--- Provided material Enclosed Below ---

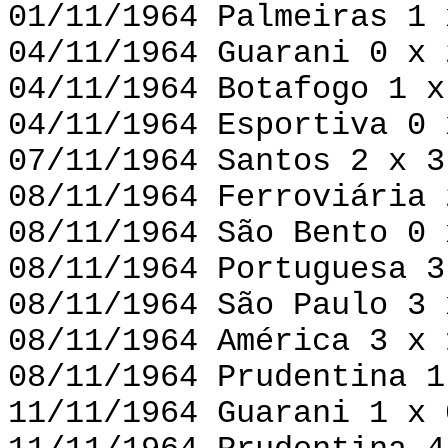
01/11/1964 Palmeiras 1 
04/11/1964 Guarani 0 x 
04/11/1964 Botafogo 1 x
04/11/1964 Esportiva 0 
07/11/1964 Santos 2 x 3
08/11/1964 Ferroviária 
08/11/1964 São Bento 0 
08/11/1964 Portuguesa 3
08/11/1964 São Paulo 3 
08/11/1964 América 3 x 
08/11/1964 Prudentina 1
11/11/1964 Guarani 1 x 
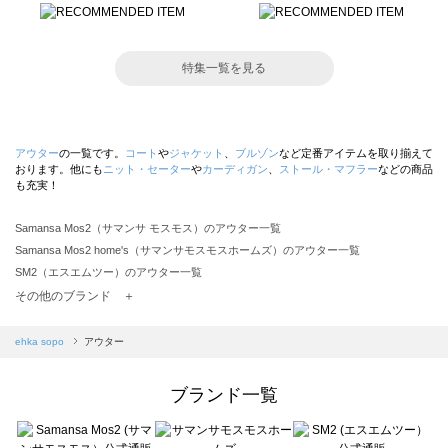
特集一覧を見る
アウター
の一覧です。
コート
や
ジャケット
、
ブルゾン
など定番アイテムを取り揃えて
おります。他にも
ニット・セーター
や
カーディガン
、
ストール・マフラー
などの商品
も充実！
Samansa Mos2（サマンサ モスモス）のアウター一覧
Samansa Mos2 home's（サマンサモスモスホームズ）のアウター一覧
SM2（エスエムツー）のアウター一覧
TSUHARU by Samansa Mos2（ツハルバイサマンサモスモス）のアウター一覧
その他のブランド ＋
sm2rhythm（サマンサモスモス リズム）のアウター一覧
Samansa Mos2 blue（サマンサモスモス ブルー）のアウター一覧
ehka sopo
アウター
Samansa Mos2 Lagom（サマンサモスモス ラーゴム）のアウター一覧
ehka sopo（エヘカソポ）のアウター一覧
ブランド一覧
sō4ū（ソウフォーユー）のアウター一覧
Te chichi（テチチ）のアウター一覧
Te chichi CLASSIC（テチチ クラシック）のアウター一覧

--- End of Enclosed Provided material ---

◆ **Instructions for the task**
Reproduce the material above exactly but drop all images.

◆ **Written answer**
01/11/1964 Palmeiras 1 
04/11/1964 Guarani 0 x 
04/11/1964 Botafogo 1 x
04/11/1964 Esportiva 0 
07/11/1964 Santos 2 x 3
08/11/1964 Ferroviária 
08/11/1964 São Bento 0 
08/11/1964 Portuguesa 3
08/11/1964 São Paulo 3 
08/11/1964 América 3 x 
08/11/1964 Prudentina 1
11/11/1964 Guarani 1 x 
特集一覧を見る
アウター
の一覧です。
コート
や
ジャケット
、
ブルゾン
など定番アイテムを取り揃えて
おります。他にも
ニット・セーター
や
カーディガン
、
ストール・マフラー
などの商品
も充実！
Samansa Mos2（サマンサ モスモス）のアウター一覧
Samansa Mos2 home's（サマンサモスモスホームズ）のアウター一覧
SM2（エスエムツー）のアウター一覧
TSUHARU by Samansa Mos2（ツハルバイサマンサモスモス）のアウター一覧
その他のブランド ＋
sm2rhythm（サマンサモスモス リズム）のアウター一覧
Samansa Mos2 blue（サマンサモスモス ブルー）のアウター一覧
ehka sopo
アウター
Samansa Mos2 Lagom（サマンサモスモス ラーゴム）のアウター一覧
ehka sopo（エヘカソポ）のアウター一覧
ブランド一覧
sō4ū（ソウフォーユー）のアウター一覧
Te chichi（テチチ）のアウター一覧
Te chichi CLASSIC（テチチ クラシック）のアウター一覧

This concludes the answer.